▶ _Task item_
State how many lines of the records include the word "earrings"; the reply is that number alone.

START Source material

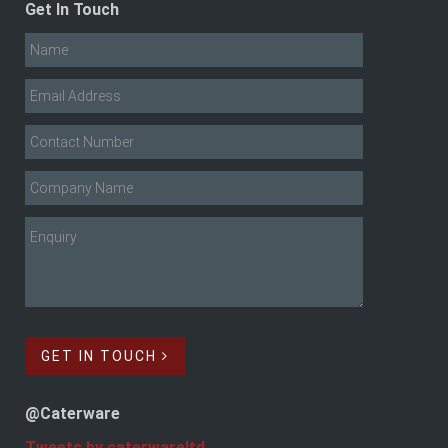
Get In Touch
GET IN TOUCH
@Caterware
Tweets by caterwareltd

END Source material
START Source material

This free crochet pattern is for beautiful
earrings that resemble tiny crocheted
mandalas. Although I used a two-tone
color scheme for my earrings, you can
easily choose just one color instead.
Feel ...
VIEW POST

END Source material
START Source material

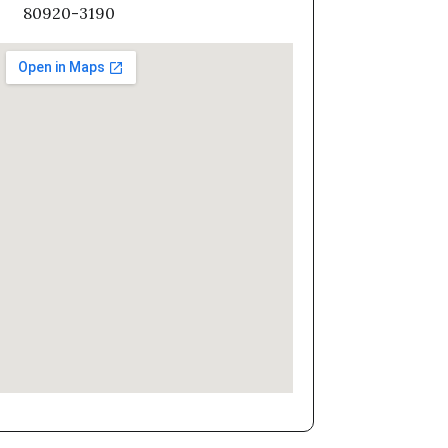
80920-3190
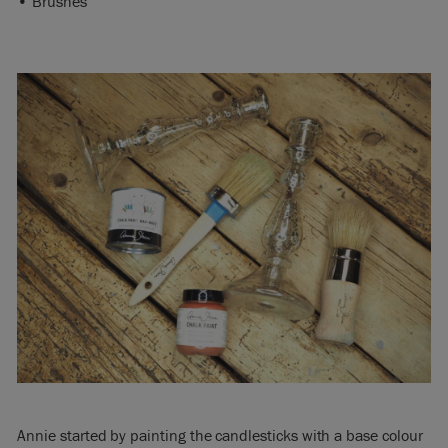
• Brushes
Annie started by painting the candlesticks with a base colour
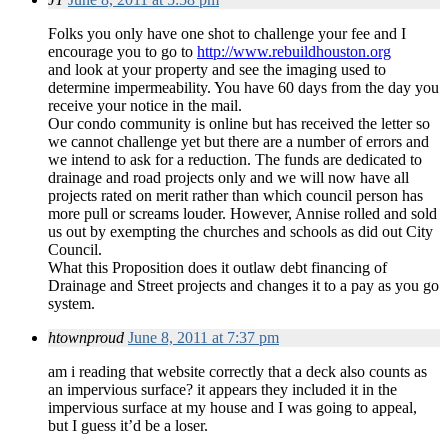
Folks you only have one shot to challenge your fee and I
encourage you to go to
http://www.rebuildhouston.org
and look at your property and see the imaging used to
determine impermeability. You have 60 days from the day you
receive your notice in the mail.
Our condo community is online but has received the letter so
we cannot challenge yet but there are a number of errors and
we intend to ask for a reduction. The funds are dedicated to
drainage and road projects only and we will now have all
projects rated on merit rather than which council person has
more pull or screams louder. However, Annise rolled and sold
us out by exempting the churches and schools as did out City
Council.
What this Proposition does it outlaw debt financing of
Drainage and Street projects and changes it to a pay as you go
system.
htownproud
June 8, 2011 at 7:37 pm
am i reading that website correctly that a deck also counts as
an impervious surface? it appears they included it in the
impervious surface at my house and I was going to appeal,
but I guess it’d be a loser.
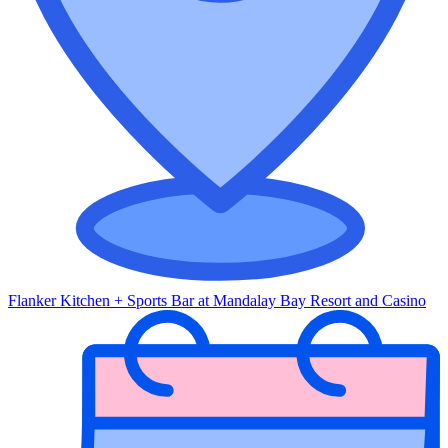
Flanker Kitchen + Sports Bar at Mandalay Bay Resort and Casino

END Source material

▶ _Answer to this exercise_
2